(Collected data)
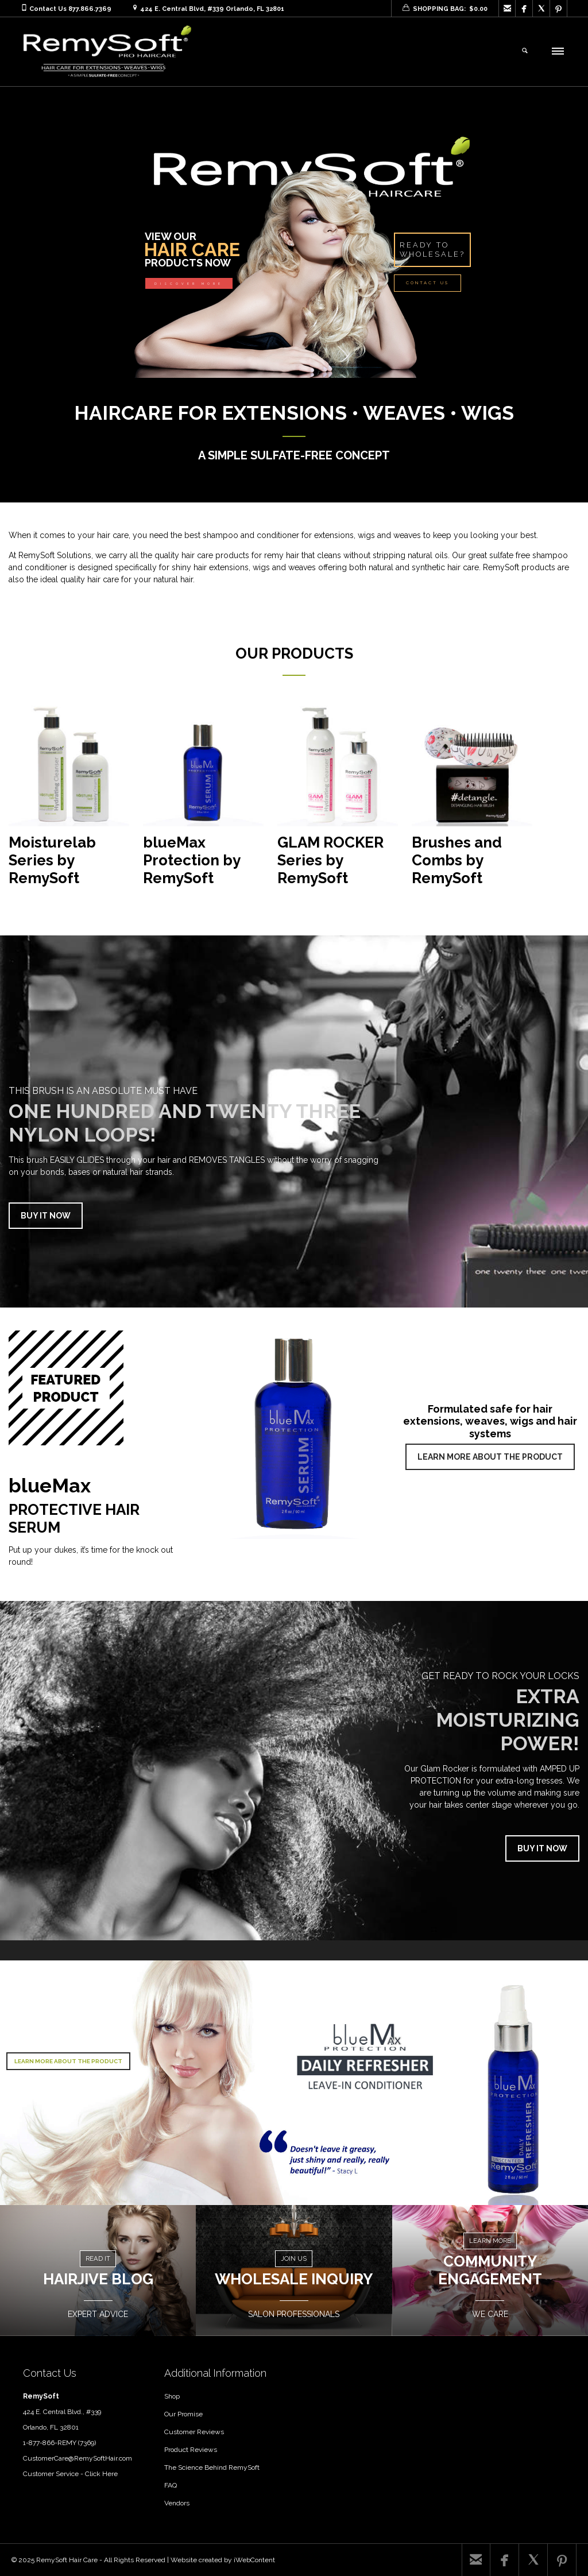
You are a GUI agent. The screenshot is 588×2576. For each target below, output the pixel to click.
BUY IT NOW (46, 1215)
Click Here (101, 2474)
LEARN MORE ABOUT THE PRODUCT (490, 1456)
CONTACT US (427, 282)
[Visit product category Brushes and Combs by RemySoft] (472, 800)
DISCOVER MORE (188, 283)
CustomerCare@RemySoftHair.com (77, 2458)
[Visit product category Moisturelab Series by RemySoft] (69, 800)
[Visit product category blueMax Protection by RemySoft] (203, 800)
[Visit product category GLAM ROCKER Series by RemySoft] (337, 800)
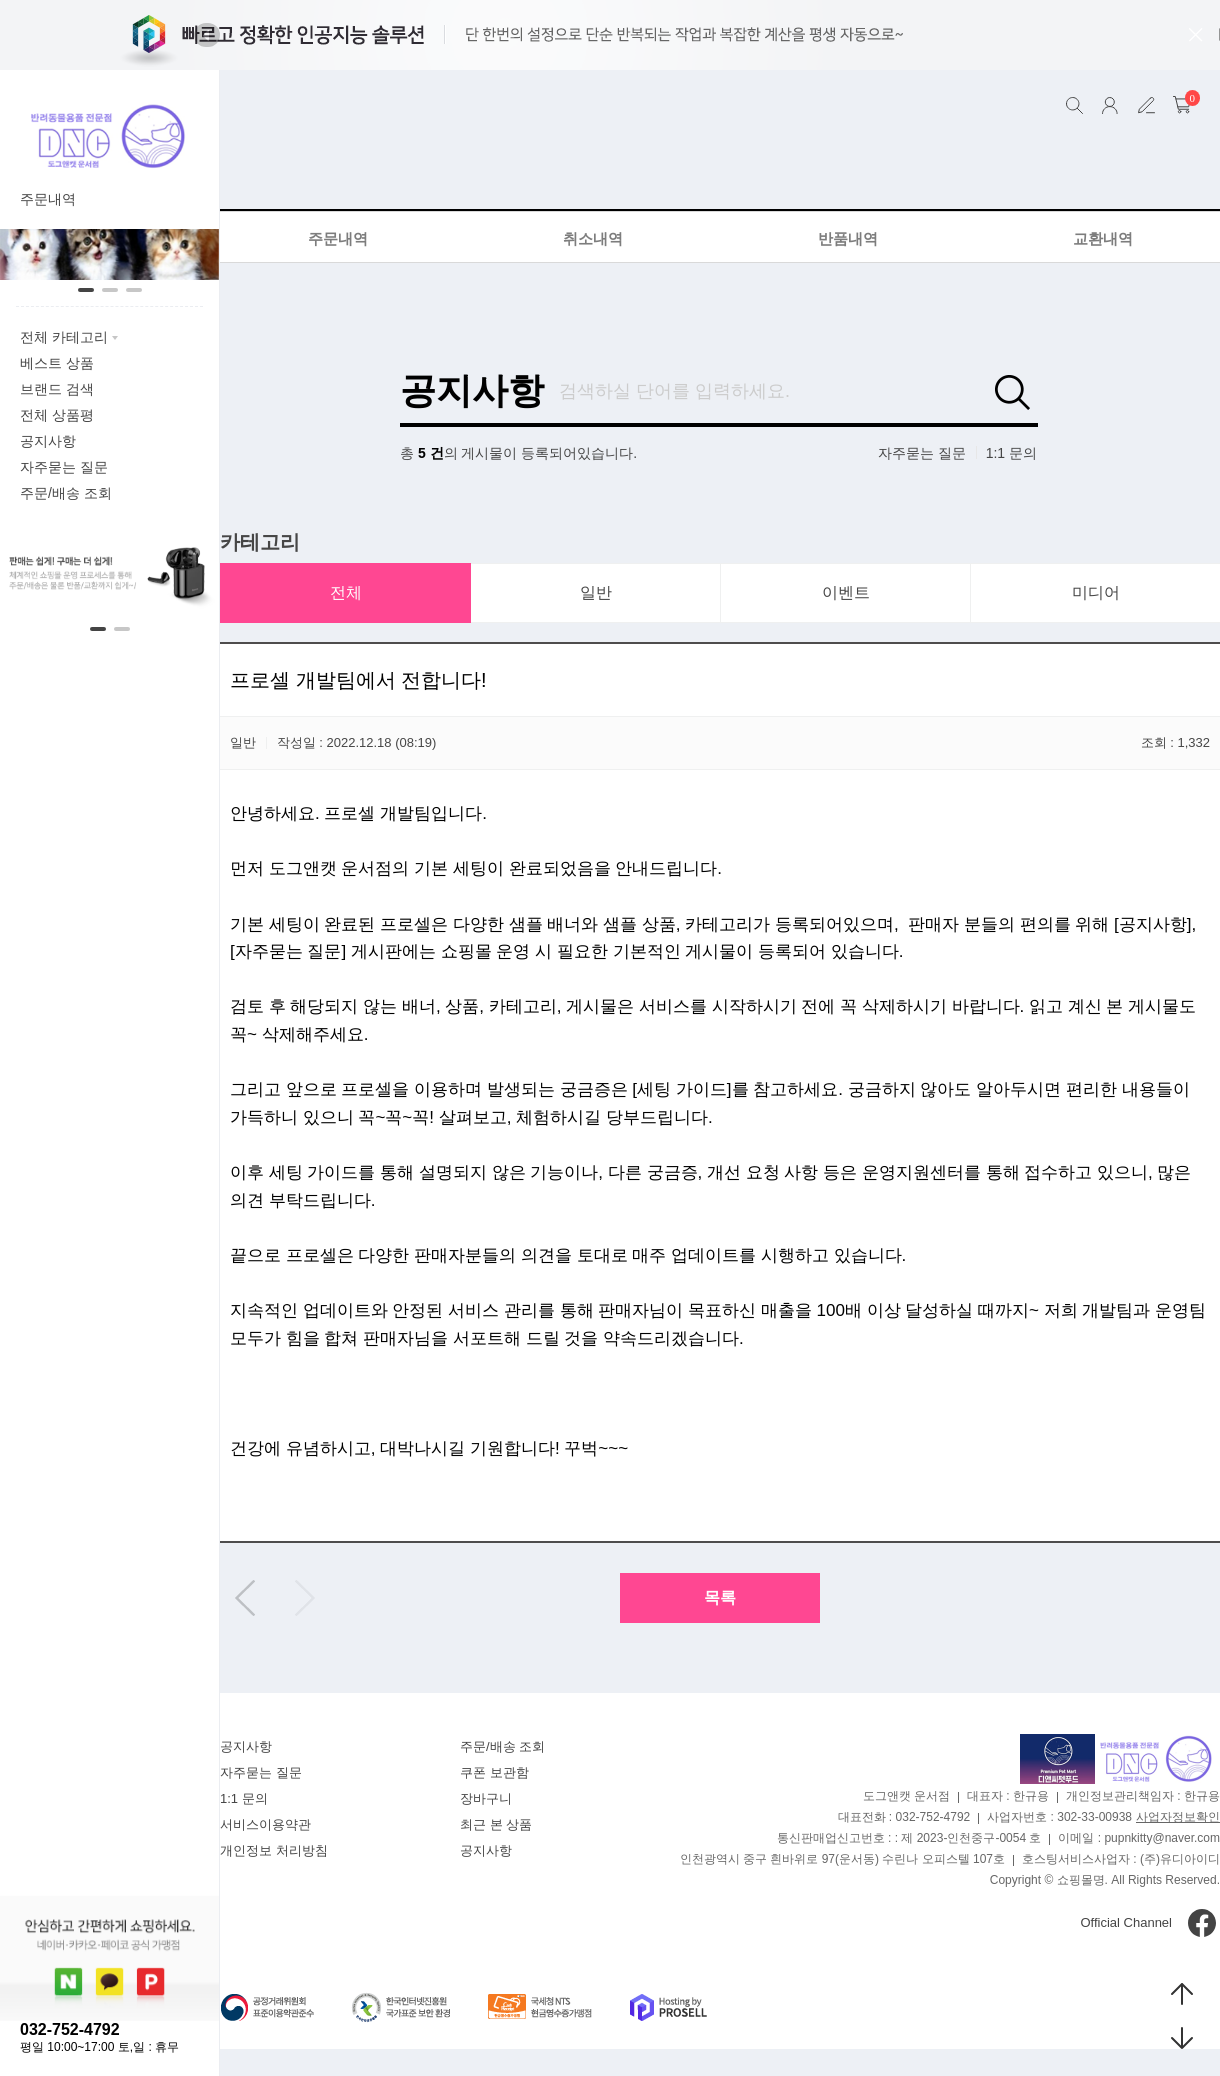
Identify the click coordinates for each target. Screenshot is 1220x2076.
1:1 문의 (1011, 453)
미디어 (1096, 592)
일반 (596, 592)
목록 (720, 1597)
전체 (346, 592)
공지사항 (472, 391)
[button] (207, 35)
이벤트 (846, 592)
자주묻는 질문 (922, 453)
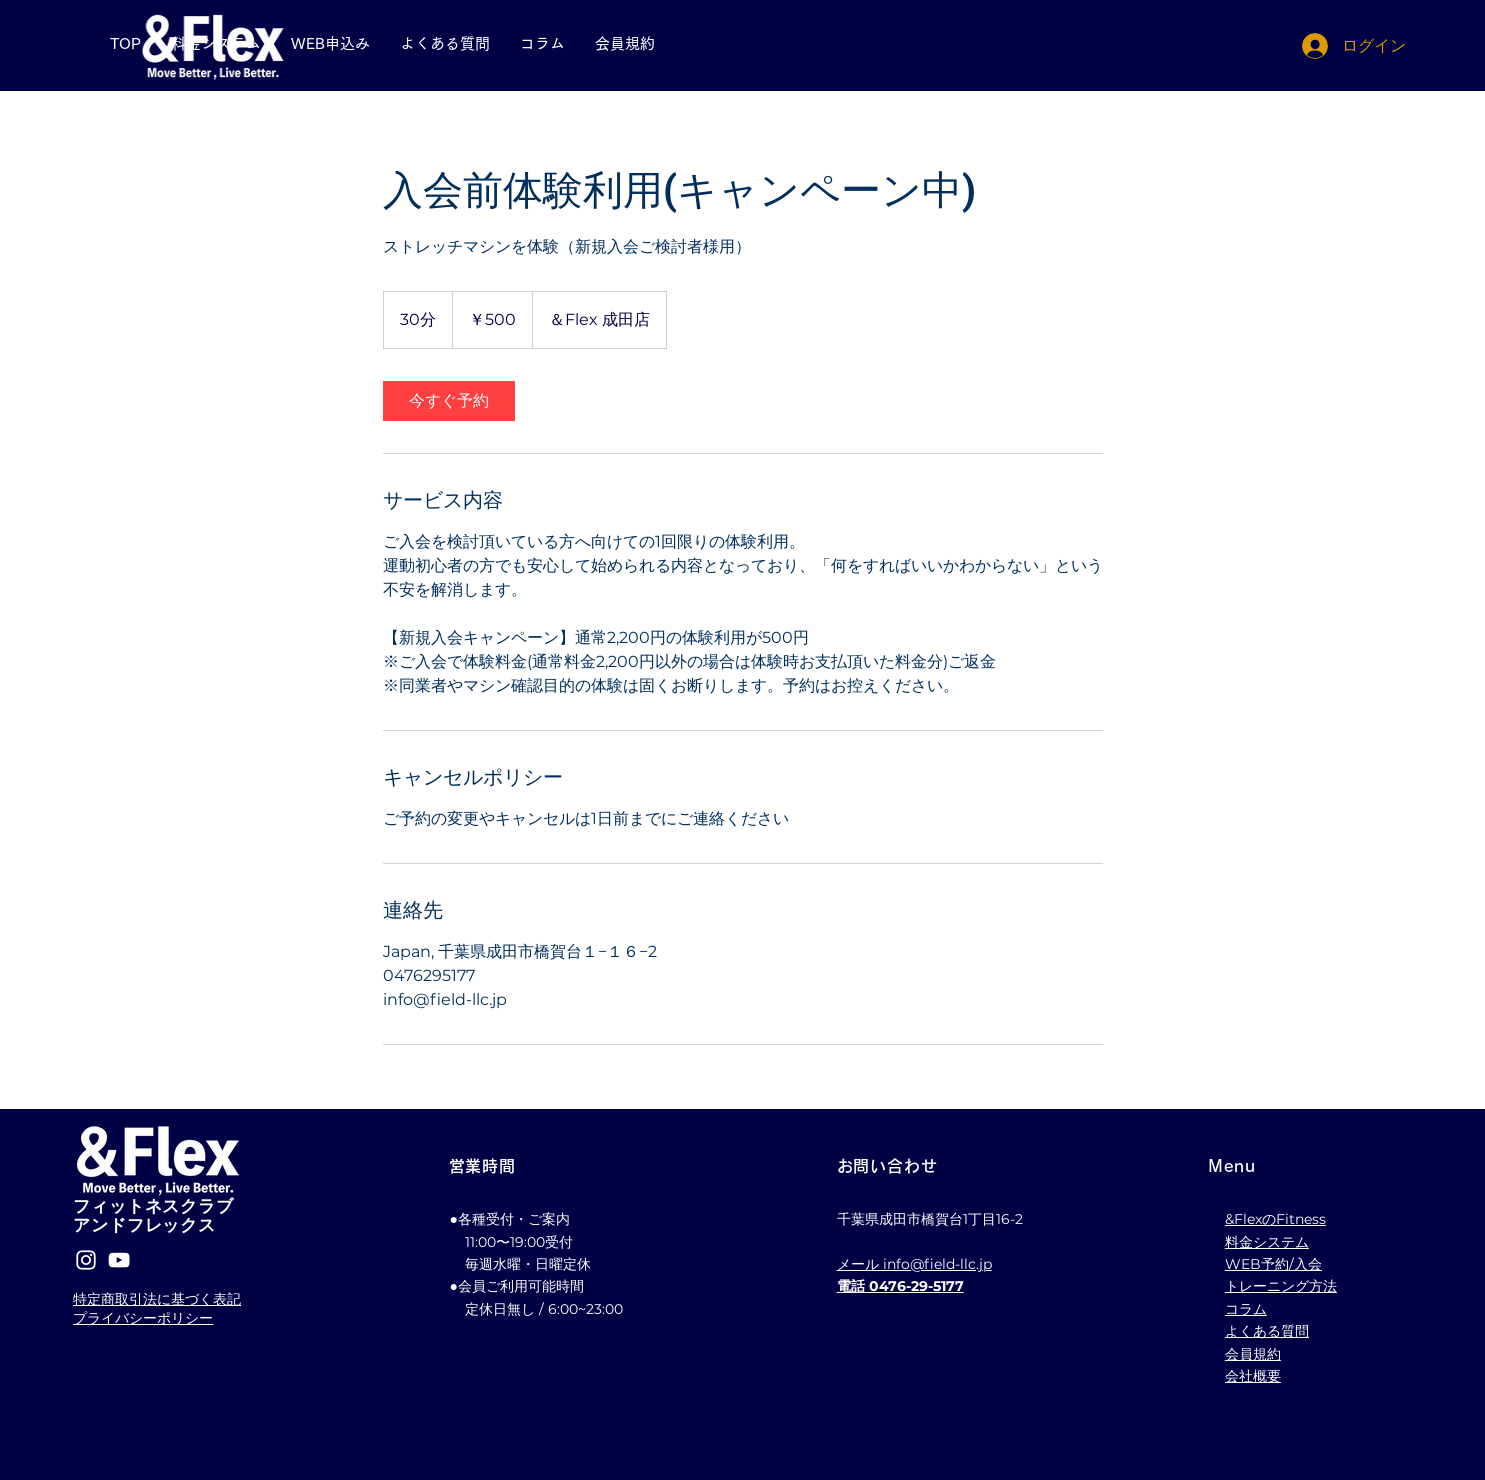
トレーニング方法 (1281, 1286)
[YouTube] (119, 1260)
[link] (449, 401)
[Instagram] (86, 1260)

# TASK TO CARRY OUT
Should there be pictures in the data, leave them out and return the rest exactly.

# OUTPUT OF THE TASK
You are a GUI agent. The screenshot is 588×2576. For each target below, output the pixel to click.
BUY IT NOW (46, 1215)
Click Here (101, 2474)
LEARN MORE ABOUT THE PRODUCT (490, 1456)
CONTACT US (427, 282)
[Visit product category Brushes and Combs by RemySoft] (472, 800)
DISCOVER MORE (188, 283)
CustomerCare@RemySoftHair.com (77, 2458)
[Visit product category Moisturelab Series by RemySoft] (69, 800)
[Visit product category blueMax Protection by RemySoft] (203, 800)
[Visit product category GLAM ROCKER Series by RemySoft] (337, 800)
Identify the click coordinates for each target. Screenshot is 1220x2076.
1:1 문의 (1011, 453)
미디어 (1096, 592)
일반 (596, 592)
목록 (720, 1597)
전체 (346, 592)
공지사항 (472, 391)
[button] (207, 35)
이벤트 (846, 592)
자주묻는 질문 (922, 453)
トレーニング方法 (1281, 1286)
[YouTube] (119, 1260)
[link] (449, 401)
[Instagram] (86, 1260)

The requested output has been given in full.